As your business grows, it will need more money to fund it. Although it would be ideal if that money came from its profits, sometimes that just isn’t possible. It could be due to problems with cash flow, or because the money needed to expand is much more than you currently make, and it’s the expansion itself that will lead to a big rise in your profits. The good news is that getting a business loan is usually possible, although it will depend on your financial situation, and if you are using it to expand the business, the increase in profits should be more than enough to pay it back, including the interest. So what different types of loans can you get for your business?

Line Of Credit

A line of credit loan can be extremely useful for a small business. It is ashort-term loan (which is often a good thing and will be cheaper than anything that runs on indefinitely, or for many years) that simply adds money to the business’s bank account. These can be ideal for when there is a shortfall in your cash flow and those who owe you are slow with their payments. Just because another company isn’t paying on time, that shouldn’t affect your ability to pay your suppliers on time – and that’s why this kind of line of credit loan can be helpful. Your credit and reputation won’t suffer as a result. Remember, these loans are not intended to be used to buy equipment or real estate; they are to use for operating costs. The line of credit loans often has some of the lowest interest rates too, since they are short-term and seen as low risk by the banks.


Installment Loans

Installment loans are the kind of loan you probably think of when you consider your borrowing options. You apply to a bank or other lender for a specific amount of money, and then you pay it back on a monthly basis. The repayment amount will include the original loan plus interest. It will depend on how much risk the lender sees in your situation and business as to what that interest rate is, but if you have a good credit rating, you can get some excellent deals. Even if you have poor credit, you may still be able to obtain a loan, and as long as you know you can afford the repayments, it can be a good solution. What works well with installment loans is that they are set up for a specified amount of time, so you’ll have an end date to work towards. Be aware, though, that there can be penalties to pay if you repay the loan early.


Personal Loans

If you are unable to obtain a business loan for your company due to poor credit, or you need the money quickly and the business loan would take too long, you might consider a personal loan. Bonsai Finance same day loans will allow you to get the money that you need straight away, and you can then put this into your business. It’s important to work out a repayment schedule, however, and if possible speak to an attorney or accountant about how to make it concrete. Otherwise, you might find that you’re personally having to pay your loan back but not receiving any payment from the business. It can then put both sides into difficulties. As long as everything is written down and adhered to, getting a personal loan can be a good way to help your business out, especially if you have excellent credit and get a good interest rate.


Balloon Loans

A balloon loan is similar to an installment loan, except that rather than continuing to pay a monthly amount until the balance of the loan is zero, you will pay a monthly amount until a certain date, at which point the entire rest of the balance will be due. It is known as a balloon payment, and it can be a great loan to get if you know that your business will be receiving a large lump sum in either payment or investment which will enable you to pay the balloon off entirely. This way your loan is going to be a lot shorter than a standard installment loan would be so that you will save potentially many hundreds or even thousands of dollars in interest. If the promised payment fails to come in on time, there may be the opportunity to renegotiate the loan to give you more time, or to transfer it to a standard installment loan.


Secured Or Unsecured

No matter which kind of loan you feel is best for you and your business, they will be either secured or unsecured loans. An unsecured loan will be offered if your lender is sure that your business is sound and will be able to pay the loan when required. It means you don’t have to put anything down as collateral should you default. If you can get an unsecured loan, you will be seen as low risk. A secured loan is for those who are seen as a higher risk. When you take out a secured loan, you will need to put something down as collateral which will be used to pay the loan should you default on it. It is usually a property but could be equipment or vehicles. Although you may prefer the ‘safety’ of an unsecured loan, the advantage of a secured loan is that the interest rate tends to be lower, so if you know you can pay with no problems, thus making your security safe, a secured loan might work best when it comes to saving money.

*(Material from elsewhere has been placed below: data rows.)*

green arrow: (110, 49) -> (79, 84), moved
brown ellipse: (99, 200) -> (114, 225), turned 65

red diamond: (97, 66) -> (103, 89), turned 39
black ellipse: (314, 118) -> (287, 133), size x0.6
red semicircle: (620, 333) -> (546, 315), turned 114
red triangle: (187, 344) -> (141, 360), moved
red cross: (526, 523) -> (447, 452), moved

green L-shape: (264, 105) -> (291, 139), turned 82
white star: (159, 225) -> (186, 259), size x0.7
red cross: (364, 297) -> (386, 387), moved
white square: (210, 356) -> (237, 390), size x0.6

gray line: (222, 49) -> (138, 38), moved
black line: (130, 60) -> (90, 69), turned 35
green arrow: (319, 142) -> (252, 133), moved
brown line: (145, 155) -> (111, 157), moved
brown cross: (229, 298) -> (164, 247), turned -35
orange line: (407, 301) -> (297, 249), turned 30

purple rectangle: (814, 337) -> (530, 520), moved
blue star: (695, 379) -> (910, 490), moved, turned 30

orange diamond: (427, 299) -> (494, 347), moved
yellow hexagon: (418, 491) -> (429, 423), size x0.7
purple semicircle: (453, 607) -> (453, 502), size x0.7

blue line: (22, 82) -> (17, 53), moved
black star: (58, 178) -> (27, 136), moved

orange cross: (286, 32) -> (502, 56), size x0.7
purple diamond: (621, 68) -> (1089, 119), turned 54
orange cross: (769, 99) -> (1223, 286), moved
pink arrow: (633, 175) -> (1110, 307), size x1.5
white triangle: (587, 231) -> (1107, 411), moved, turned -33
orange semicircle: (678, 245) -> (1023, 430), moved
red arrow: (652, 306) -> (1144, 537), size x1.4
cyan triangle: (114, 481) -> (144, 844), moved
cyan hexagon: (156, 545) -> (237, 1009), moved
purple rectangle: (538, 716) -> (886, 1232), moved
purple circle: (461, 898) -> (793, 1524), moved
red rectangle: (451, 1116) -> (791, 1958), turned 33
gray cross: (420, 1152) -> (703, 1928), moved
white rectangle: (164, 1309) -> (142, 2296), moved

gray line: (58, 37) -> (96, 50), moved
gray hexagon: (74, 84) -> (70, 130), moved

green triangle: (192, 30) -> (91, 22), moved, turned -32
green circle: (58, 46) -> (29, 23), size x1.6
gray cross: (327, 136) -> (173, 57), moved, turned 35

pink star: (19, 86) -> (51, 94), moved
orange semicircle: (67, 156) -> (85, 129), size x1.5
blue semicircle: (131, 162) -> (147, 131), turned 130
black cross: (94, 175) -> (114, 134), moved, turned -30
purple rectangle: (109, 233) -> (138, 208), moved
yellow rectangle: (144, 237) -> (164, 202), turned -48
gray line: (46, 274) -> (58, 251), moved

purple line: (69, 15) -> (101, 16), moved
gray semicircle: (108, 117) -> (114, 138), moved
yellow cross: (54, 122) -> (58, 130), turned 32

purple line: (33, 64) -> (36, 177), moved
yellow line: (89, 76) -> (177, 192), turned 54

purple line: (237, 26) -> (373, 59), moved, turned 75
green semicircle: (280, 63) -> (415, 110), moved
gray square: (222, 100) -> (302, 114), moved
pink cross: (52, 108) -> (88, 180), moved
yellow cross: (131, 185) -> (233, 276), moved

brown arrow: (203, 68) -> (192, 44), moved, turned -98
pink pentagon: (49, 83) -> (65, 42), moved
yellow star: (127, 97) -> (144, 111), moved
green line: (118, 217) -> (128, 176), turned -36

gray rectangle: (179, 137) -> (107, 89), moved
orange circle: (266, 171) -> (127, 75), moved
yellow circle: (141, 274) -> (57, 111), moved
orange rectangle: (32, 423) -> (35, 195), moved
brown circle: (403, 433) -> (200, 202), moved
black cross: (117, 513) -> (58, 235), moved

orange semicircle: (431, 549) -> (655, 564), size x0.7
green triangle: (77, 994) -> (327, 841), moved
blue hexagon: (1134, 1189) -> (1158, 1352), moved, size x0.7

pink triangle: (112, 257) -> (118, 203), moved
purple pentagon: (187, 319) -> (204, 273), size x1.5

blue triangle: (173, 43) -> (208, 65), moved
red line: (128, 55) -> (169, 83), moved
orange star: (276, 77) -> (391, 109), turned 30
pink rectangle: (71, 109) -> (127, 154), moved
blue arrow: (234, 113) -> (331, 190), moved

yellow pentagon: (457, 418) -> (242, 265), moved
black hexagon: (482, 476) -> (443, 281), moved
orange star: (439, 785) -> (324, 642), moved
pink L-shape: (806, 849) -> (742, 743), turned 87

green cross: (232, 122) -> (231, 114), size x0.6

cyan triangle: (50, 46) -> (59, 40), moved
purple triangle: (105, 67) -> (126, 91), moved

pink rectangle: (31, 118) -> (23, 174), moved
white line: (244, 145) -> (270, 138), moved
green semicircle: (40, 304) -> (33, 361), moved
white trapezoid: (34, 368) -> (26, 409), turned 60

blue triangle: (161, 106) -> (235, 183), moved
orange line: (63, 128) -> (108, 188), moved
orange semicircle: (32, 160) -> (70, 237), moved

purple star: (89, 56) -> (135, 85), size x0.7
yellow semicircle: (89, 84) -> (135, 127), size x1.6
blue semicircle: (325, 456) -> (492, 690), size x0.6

Although not labeled as a loan, an investment from a third party is technically one. The investor will give you money in return for a certain percentage of the company. Then, when the company is making a profit, they will have their money paid back to them, plus the percentage that they ‘bought’ with their investment in the first place. It can be expensive, especially if the investor will only make a deal for a larger slice of your company, but since you don’t have to pay anything out until you make a profit, it does give you a little more breathing space than other traditional loans.